Lets face it, as we start, we may not be making much, if anything, on an hourly rate.  Sad but true.  I’m a realist and Avi confirmed (as Lexi has) that for the first couple of years in the biz, you may not be earning an hourly rate for your work because you are an unknown.  Avi’s father is Michael Good.  Talk about name recognition!  As she pointed out, would some one purchase an identical pair of earrings made by Michael Good or a pair made by an unknown?  The value for Michael Good’s work is considerably higher than that from an artist who has no name recognition.  That’s just the reality of it.

The thing is that we all have to set goals, coupled with that, we need to outline the steps we need to take to achieve those goals.  Remember here, you need to outline those steps you are going to take to achieve those goals….don’t be like those Underwear Gnomes and have a red question mark in Phase 2 of how to achieve your goals.

I admit that I’m lucky; I have a full time job in the corporate world that provides the stability and funding that I need to continue my artistic pursuits.  I know a lot of artists in this category.  Does this make any of us less as artists?  I would say not.  I am a person driven to achieve, grow and learn.  Certainly one of my goals is to become a full time artist.  Given the status of our economy in the US, along with the mindset of the public and the collectors, well, it feels like salmon battling the upstream current when trying to grow my business.  Yet I am determined to succeed.  That determination alone will not guarantee my success as an artist.

First and foremost, we must have a plan.  What do we want to achieve and how will we go about making that happen.  As I said earlier, it is not easy.

I am re-evaluating my business goals.  It’s imperative that we write these goals down, look at them every day to stay focus and pursue them.  This year I have made the choice to be a self-represented artist.  Once I complete my fall show schedule, I am going to look for galleries that would find my work to be a good fit.  Remember that takes work and research.  No one is going to “discover you and your work” without a LOT of effort on your part.  Realize that being represented by a gallery must be a good fit for both the artist and the gallery.  Much to do and learn.

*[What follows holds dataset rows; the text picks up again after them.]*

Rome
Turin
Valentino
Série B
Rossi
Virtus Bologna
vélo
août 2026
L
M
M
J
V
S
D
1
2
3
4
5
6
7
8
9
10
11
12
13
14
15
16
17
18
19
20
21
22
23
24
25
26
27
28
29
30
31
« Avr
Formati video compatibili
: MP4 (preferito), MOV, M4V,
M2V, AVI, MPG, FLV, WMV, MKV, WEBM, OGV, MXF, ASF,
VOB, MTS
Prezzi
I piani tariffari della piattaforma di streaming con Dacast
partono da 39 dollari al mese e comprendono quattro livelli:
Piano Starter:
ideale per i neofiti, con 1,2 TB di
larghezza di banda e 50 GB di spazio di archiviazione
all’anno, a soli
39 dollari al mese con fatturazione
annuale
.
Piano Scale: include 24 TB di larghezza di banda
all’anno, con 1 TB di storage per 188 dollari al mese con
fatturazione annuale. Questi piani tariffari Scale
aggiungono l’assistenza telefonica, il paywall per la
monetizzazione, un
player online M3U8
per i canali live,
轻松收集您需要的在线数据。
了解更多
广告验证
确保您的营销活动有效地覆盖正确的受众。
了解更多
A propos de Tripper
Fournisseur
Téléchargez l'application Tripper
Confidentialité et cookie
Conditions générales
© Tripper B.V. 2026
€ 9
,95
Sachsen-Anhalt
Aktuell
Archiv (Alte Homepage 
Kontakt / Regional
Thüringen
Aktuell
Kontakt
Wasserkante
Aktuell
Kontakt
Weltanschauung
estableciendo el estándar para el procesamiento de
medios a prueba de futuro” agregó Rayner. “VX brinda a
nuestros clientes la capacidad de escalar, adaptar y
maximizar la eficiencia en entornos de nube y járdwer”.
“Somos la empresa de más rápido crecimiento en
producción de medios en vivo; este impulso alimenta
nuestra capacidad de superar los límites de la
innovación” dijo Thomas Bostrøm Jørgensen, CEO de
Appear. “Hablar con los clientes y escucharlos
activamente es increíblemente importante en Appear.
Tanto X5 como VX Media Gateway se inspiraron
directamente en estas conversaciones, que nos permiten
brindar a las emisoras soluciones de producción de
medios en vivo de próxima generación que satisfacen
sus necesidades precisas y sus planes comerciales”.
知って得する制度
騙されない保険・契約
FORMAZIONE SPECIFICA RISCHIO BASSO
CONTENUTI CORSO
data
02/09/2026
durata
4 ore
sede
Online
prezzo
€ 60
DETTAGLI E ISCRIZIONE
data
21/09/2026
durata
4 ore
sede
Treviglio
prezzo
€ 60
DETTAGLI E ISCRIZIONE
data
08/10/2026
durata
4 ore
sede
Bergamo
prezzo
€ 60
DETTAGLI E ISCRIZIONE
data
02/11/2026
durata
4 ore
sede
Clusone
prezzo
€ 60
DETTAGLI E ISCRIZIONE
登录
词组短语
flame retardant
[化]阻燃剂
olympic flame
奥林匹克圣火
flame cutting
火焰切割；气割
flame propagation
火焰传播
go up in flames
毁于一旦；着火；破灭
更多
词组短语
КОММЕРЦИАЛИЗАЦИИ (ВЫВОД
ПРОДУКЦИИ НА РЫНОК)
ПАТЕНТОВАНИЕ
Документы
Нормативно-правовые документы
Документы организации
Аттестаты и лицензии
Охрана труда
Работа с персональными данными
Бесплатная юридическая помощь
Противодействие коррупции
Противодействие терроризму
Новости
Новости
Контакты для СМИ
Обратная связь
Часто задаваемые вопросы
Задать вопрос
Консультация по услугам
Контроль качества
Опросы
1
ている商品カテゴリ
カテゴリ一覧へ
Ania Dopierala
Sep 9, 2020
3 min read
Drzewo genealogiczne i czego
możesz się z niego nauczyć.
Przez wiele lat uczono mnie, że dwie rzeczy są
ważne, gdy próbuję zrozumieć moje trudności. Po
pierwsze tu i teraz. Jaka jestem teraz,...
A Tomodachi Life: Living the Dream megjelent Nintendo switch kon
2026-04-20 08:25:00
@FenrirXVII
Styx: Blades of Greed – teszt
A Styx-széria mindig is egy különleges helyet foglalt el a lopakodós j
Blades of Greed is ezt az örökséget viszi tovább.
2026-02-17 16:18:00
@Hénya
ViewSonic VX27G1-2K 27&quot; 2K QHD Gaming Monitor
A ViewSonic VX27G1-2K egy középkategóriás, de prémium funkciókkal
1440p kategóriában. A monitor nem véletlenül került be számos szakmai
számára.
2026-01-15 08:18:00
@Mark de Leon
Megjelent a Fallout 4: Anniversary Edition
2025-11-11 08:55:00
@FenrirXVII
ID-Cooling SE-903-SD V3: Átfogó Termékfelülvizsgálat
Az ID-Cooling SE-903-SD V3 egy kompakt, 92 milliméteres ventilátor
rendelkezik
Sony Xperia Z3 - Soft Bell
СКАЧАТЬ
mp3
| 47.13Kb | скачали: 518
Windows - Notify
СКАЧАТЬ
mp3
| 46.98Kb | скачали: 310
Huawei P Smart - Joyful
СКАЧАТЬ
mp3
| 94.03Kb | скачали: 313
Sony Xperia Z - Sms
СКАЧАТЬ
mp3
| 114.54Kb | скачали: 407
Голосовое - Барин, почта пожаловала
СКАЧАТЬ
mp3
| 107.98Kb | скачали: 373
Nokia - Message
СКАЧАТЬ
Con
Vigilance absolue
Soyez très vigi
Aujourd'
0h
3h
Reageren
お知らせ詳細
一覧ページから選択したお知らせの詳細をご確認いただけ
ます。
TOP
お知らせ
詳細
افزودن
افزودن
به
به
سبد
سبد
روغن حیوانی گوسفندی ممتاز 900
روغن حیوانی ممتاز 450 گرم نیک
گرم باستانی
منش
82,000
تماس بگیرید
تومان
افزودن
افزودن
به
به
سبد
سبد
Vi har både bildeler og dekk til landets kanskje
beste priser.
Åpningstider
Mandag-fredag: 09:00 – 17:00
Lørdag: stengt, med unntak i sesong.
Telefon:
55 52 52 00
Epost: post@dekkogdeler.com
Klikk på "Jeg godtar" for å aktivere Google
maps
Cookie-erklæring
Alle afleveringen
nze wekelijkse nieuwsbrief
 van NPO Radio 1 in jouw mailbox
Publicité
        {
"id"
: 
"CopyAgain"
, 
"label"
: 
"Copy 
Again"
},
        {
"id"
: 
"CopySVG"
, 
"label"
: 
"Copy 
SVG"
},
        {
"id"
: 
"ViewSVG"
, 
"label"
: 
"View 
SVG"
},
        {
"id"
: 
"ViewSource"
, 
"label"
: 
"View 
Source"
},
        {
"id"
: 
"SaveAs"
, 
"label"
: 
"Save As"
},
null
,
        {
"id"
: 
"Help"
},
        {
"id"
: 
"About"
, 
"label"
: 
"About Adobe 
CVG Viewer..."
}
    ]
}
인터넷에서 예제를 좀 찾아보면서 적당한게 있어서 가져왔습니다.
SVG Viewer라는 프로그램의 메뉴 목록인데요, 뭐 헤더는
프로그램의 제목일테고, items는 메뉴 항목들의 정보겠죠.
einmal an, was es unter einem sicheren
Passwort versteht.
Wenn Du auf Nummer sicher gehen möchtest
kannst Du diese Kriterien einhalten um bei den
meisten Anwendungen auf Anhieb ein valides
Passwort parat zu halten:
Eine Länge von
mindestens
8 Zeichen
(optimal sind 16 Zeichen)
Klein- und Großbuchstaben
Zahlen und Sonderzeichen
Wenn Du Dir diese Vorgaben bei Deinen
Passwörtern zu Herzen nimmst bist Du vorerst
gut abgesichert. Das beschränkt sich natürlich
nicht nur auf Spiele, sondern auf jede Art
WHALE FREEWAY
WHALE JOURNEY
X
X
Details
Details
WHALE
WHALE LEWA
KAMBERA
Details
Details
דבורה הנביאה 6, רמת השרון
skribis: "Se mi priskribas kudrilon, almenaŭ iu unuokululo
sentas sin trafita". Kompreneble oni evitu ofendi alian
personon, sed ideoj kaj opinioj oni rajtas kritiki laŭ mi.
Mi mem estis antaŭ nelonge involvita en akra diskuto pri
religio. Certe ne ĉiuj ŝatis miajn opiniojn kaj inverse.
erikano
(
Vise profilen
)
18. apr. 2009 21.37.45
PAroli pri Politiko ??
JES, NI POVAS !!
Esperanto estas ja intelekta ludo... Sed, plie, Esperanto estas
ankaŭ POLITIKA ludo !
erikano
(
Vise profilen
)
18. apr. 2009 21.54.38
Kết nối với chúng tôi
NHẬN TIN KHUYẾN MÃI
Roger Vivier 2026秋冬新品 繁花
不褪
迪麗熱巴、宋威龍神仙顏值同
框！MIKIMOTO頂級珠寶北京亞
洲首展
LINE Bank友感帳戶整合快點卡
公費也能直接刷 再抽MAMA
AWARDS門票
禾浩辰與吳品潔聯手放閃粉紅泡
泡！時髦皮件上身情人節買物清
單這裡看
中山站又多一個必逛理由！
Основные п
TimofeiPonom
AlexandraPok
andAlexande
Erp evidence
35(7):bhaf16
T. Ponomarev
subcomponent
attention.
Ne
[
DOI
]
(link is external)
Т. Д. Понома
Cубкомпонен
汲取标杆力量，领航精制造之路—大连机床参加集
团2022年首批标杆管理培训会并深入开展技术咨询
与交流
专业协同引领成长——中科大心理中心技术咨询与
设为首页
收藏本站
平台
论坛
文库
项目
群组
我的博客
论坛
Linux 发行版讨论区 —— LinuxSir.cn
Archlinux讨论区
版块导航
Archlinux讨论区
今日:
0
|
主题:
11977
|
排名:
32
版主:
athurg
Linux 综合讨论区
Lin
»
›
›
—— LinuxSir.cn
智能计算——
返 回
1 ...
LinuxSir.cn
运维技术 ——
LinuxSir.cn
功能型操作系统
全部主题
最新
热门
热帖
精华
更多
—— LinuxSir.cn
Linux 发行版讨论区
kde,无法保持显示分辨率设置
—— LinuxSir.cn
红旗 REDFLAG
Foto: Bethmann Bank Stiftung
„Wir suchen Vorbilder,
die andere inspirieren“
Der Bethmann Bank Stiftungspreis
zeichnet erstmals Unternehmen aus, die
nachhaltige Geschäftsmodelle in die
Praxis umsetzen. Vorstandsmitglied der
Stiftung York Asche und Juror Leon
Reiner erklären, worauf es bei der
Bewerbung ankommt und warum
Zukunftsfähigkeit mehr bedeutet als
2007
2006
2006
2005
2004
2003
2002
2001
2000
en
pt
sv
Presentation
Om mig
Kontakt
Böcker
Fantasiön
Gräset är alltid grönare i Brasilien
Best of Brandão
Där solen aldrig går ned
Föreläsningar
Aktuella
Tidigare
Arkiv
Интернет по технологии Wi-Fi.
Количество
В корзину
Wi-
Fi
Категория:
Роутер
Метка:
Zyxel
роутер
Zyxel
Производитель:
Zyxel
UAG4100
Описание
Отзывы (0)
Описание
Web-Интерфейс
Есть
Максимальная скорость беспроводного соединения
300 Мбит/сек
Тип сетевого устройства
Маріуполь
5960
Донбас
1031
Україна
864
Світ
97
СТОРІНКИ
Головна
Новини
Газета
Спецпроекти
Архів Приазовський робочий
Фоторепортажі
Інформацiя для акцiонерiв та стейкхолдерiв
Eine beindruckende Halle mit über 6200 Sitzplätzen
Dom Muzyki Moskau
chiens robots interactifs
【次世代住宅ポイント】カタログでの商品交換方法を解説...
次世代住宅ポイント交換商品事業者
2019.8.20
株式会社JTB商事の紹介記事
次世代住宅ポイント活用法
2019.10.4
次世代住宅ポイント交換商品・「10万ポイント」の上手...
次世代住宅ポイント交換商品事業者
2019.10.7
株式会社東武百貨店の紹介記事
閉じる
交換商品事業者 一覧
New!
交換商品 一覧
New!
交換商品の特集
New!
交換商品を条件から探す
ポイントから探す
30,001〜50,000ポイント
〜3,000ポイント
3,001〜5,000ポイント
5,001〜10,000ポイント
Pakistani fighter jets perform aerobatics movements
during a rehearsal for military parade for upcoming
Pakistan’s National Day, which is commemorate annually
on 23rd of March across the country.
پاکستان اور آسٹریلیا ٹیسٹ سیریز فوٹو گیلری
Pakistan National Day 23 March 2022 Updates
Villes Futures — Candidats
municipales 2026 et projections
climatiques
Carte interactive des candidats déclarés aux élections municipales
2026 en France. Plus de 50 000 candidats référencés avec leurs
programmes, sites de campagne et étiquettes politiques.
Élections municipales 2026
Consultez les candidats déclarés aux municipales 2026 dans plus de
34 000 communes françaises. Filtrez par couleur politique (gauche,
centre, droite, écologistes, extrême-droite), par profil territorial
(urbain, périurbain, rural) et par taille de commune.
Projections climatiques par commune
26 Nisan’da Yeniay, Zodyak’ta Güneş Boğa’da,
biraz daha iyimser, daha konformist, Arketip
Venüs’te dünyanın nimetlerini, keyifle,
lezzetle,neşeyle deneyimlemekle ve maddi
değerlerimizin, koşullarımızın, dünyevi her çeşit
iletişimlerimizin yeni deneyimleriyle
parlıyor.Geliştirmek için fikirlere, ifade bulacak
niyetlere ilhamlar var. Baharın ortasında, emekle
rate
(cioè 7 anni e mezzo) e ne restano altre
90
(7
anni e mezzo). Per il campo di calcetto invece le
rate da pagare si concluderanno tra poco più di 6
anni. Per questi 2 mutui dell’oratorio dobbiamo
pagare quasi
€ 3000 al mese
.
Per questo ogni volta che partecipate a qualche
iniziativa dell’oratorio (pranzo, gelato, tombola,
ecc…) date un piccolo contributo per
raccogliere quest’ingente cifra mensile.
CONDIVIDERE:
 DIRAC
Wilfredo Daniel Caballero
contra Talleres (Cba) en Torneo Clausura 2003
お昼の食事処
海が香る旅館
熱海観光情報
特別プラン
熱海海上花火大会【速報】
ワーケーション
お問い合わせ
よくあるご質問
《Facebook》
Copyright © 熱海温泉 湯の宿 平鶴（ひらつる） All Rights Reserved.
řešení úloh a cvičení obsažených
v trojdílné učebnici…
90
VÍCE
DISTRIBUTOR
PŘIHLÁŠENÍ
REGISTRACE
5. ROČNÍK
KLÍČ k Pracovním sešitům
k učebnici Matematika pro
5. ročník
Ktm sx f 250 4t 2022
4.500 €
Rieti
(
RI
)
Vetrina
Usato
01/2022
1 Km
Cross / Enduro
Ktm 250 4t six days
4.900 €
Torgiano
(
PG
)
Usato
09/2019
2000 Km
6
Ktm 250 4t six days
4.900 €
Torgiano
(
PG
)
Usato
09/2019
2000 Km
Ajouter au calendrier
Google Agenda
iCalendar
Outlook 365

The challenge of achieving one’s goals is a worthy one.  Consider where you want to be as an artist and how you will work toward those goals.  I believe there isn’t a set formula to achieve these goals and each of us must work out the details that will be a custom fit, tailored to our individual personalities and needs.

For me, I know there is a lot of work in front of me.  Being an ‘overnight success’ does not happen overnight.  Ponder this.

What is my dream? I have a concept, after listening to Avi; just having ‘a concept’ isn’t good enough. I have to develop a clear, concise, well thought out plan. Do I want to be famous? No. I envision myself as one of those artists who create “one of a kind” pieces of art.  That is all well and good…now I must plan my strategy and determine my real goals, along with the steps that I need to take, in order to achieve my goals.

Whew, that’s heavy….a lot to consider. Well worth it!